> Exercise prompt:
Every record below must be returned word for word, with the pictures left out.

◇ ◇ ◇ ◇

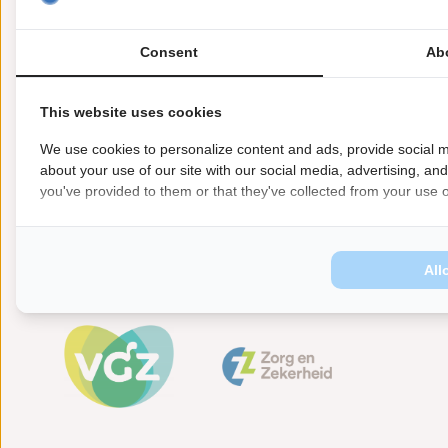
revalidatiebehandeling ook onder de basisverzekering 
Consent
Ab
This website uses cookies
We use cookies to personalize content and ads, provide social m
about your use of our site with our social media, advertising, an
you've provided to them or that they've collected from your use of
All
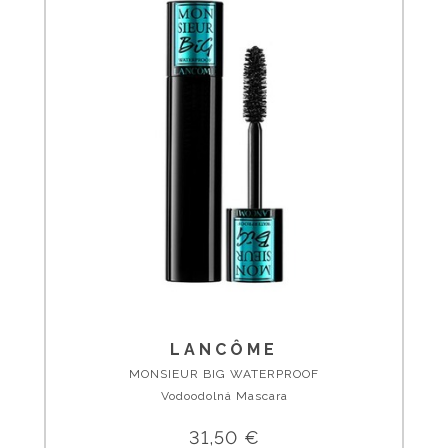
LANCÔME
MONSIEUR BIG WATERPROOF
Vodoodolná Mascara
31,50 €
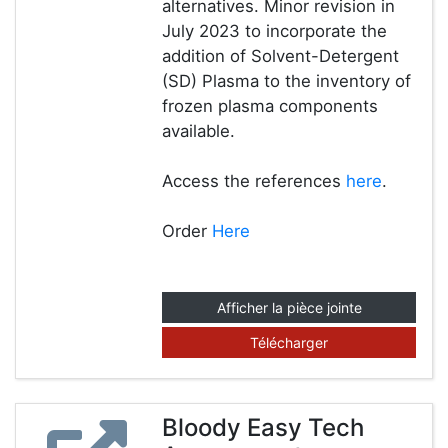
alternatives. Minor revision in
July 2023 to incorporate the
addition of Solvent-Detergent
(SD) Plasma to the inventory of
frozen plasma components
available.
Access the references
here
.
Order
Here
Afficher la pièce jointe
Télécharger
Bloody Easy Tech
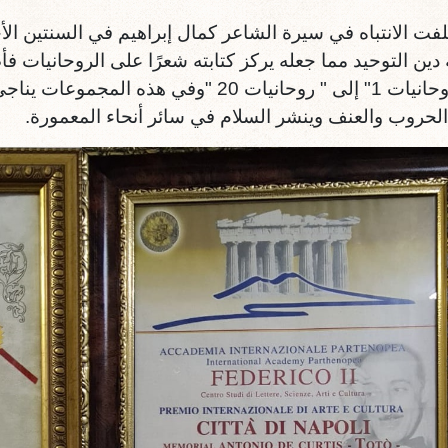
لفت الانتباه في سيرة الشاعر كمال إبراهيم في السنتين الأخ
من "روحانيات 1" إلى " روحانيات 20 "وفي ه
الحروب والعنف وينشر السلام في سائر أنحاء المعمورة.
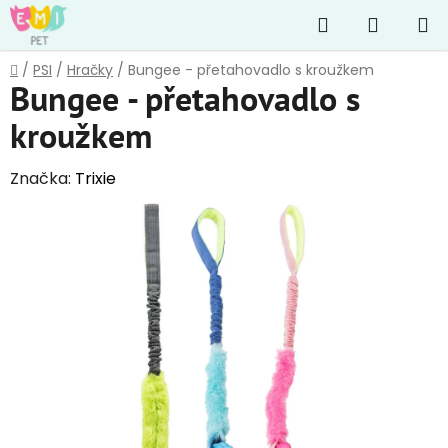
Přejít
Hledat
NÁKUP
na
obsah
KOŠÍK
Domů
/
PSI
/
Hračky
/
Bungee - přetahovadlo s kroužkem
Bungee - přetahovadlo s
kroužkem
Značka:
Trixie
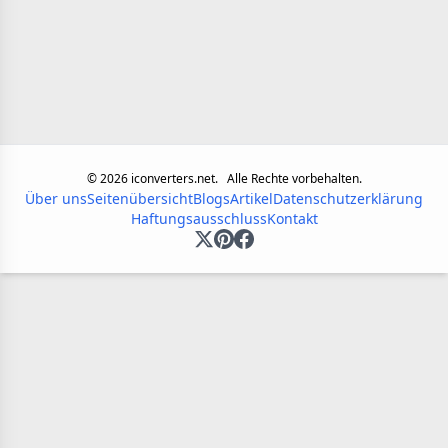
©
2026
iconverters.net.
Alle Rechte vorbehalten.
Über uns
Seitenübersicht
Blogs
Artikel
Datenschutzerklärung
Haftungsausschluss
Kontakt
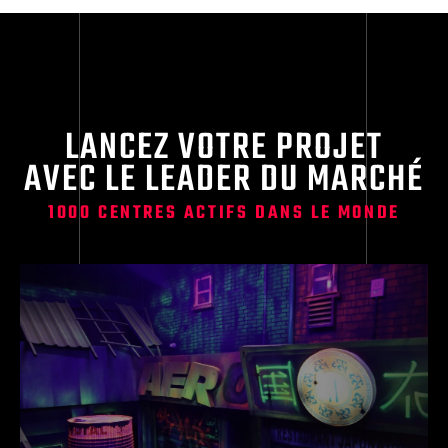
LANCEZ VOTRE PROJET
AVEC LE LEADER DU MARCHÉ
1000 CENTRES ACTIFS DANS LE MONDE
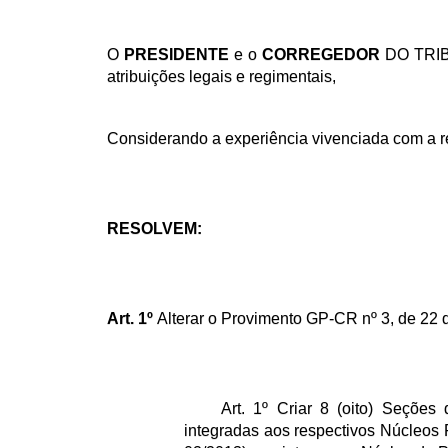
O
PRESIDENTE
e o
CORREGEDOR
DO TRI
atribuições legais e regimentais,
Considerando a experiência vivenciada com a re
RESOLVEM:
Art. 1º
Alterar o Provimento GP-CR nº 3, de 22 
Art. 1º Criar 8 (oito) Seções
integradas aos respectivos Núcleos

◇ ◇ ◇ ◇

> Reply to the task:
revalidatiebehandeling ook onder de basisverzekering 
Consent
Ab
This website uses cookies
We use cookies to personalize content and ads, provide social m
about your use of our site with our social media, advertising, an
you've provided to them or that they've collected from your use of
All
LANCÔME
MONSIEUR BIG WATERPROOF
Vodoodolná Mascara
31,50 €
alternatives. Minor revision in
July 2023 to incorporate the
addition of Solvent-Detergent
(SD) Plasma to the inventory of
frozen plasma components
available.
Access the references
here
.
Order
Here
Afficher la pièce jointe
Télécharger
Bloody Easy Tech
لفت الانتباه في سيرة الشاعر كمال إبراهيم في السنتين الأخ
من "روحانيات 1" إلى " روحانيات 20 "وفي ه
الحروب والعنف وينشر السلام في سائر أنحاء المعمورة.
Přejít
Hledat
NÁKUP
na
obsah
KOŠÍK
Domů
/
PSI
/
Hračky
/
Bungee - přetahovadlo s kroužkem
Bungee - přetahovadlo s
kroužkem
Značka:
Trixie
©
2026
iconverters.net.
Alle Rechte vorbehalten.
Über uns
Seitenübersicht
Blogs
Artikel
Datenschutzerklärung
Haftungsausschluss
Kontakt
LANCEZ VOTRE PROJET
AVEC LE LEADER DU MARCHÉ
1000 CENTRES ACTIFS DANS LE MONDE
O
PRESIDENTE
e o
CORREGEDOR
DO TRI
atribuições legais e regimentais,
Considerando a experiência vivenciada com a re
RESOLVEM:
Art. 1º
Alterar o Provimento GP-CR nº 3, de 22 
Art. 1º Criar 8 (oito) Seções
integradas aos respectivos Núcleos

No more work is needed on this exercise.